• _Your task_
An exact copy is required of the lines running from the one that contains "11 000 zł (Cel)" to the end of the material, both ends included, with pictures omitted.

---*---

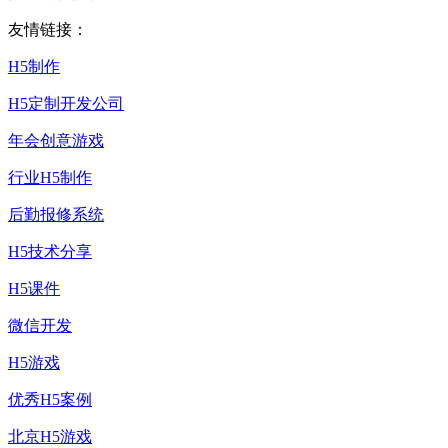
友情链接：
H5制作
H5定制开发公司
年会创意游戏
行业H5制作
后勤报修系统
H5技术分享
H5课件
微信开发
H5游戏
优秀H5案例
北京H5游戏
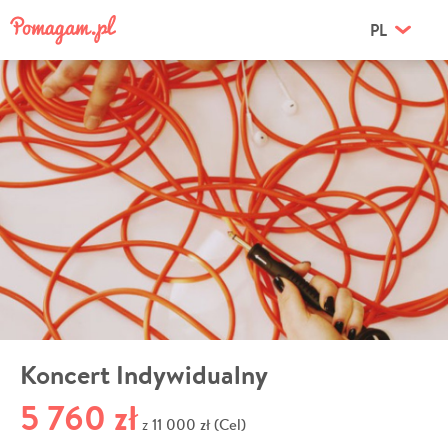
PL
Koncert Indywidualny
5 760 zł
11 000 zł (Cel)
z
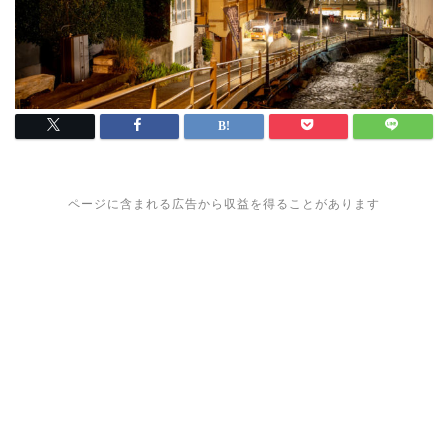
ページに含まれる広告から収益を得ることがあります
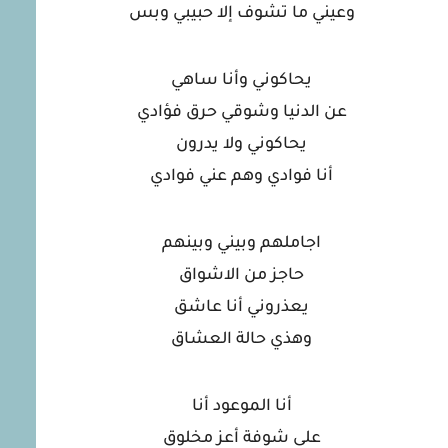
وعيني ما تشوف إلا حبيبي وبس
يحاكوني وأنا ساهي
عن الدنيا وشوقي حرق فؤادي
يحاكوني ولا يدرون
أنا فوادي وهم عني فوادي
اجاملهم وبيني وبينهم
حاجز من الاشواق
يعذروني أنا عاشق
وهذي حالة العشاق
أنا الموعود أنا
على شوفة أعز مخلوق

---*---

• _Exercise output_
11 000 zł (Cel)
z
ページに含まれる広告から収益を得ることがあります
وعيني ما تشوف إلا حبيبي وبس
يحاكوني وأنا ساهي
عن الدنيا وشوقي حرق فؤادي
يحاكوني ولا يدرون
أنا فوادي وهم عني فوادي
اجاملهم وبيني وبينهم
حاجز من الاشواق
يعذروني أنا عاشق
وهذي حالة العشاق
أنا الموعود أنا
على شوفة أعز مخلوق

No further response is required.